FDA drug approval system under fire: Investigation reveals hundreds of ineffective and dangerous medications
The joint investigation by
The Lever and the McGraw Center for Business Journalism analyzed 429 new drug approvals over a decade, uncovering that
the majority were approved based on weak, incomplete, or surrogate evidence. Instead of demonstrating clear improvements in survival, quality of life, or symptom relief, many drugs were fast-tracked based on lab results or imaging changes — surrogate markers that don’t always translate into real-world benefits.
Of particular concern were cancer and Alzheimer’s drugs. Only 2.4% of FDA-approved cancer medications during the study period met all four basic scientific criteria: a control group, trial replication, blinding, and meaningful clinical endpoints.

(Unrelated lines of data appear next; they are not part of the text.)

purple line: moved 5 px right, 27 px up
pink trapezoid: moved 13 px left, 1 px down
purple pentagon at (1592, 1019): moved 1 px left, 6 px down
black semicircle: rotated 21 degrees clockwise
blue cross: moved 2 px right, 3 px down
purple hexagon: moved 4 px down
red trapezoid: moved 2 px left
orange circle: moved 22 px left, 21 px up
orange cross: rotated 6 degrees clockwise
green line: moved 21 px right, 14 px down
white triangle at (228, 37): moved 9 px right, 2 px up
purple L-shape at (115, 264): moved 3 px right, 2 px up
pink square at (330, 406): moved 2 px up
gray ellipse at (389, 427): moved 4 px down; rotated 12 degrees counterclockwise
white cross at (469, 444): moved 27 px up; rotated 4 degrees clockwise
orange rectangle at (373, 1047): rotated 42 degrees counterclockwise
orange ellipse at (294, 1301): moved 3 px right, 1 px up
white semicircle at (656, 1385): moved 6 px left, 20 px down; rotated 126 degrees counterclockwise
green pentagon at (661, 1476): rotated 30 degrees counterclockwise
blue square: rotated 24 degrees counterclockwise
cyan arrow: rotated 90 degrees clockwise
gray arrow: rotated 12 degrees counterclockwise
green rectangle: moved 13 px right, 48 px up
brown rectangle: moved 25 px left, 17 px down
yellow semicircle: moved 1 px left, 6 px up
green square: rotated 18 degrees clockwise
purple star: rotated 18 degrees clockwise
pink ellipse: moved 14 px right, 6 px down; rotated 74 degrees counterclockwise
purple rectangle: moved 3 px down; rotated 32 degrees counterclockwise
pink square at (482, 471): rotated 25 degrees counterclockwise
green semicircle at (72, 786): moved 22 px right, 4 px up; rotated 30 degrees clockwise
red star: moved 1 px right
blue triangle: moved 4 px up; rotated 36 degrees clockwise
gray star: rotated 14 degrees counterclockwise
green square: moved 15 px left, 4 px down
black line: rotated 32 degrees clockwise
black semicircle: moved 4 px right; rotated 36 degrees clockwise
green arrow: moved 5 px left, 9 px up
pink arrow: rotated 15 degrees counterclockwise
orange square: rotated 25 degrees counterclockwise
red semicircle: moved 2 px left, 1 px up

Alarmingly, 23% of these drugs met none of the four standards. Alzheimer’s drugs, such as Leqembi, were linked to severe brain inflammation and deaths, despite limited evidence of their actual benefit.
One case highlighted in the report is that of Genevieve Lane, who died six weeks after receiving Leqembi during an extension of its clinical trial. She was one of several individuals who suffered severe or fatal side effects from a drug that was rushed to market under the FDA’s Accelerated Approval pathway.
The root of the problem, investigators found, stems from policy shifts that began in the 1980s during the AIDS crisis. Facing pressure from activists and pharmaceutical companies to speed up access to potentially lifesaving drugs,
the FDA adopted looser standards and began accepting surrogate outcomes like tumor shrinkage or protein levels as sufficient proof of efficacy.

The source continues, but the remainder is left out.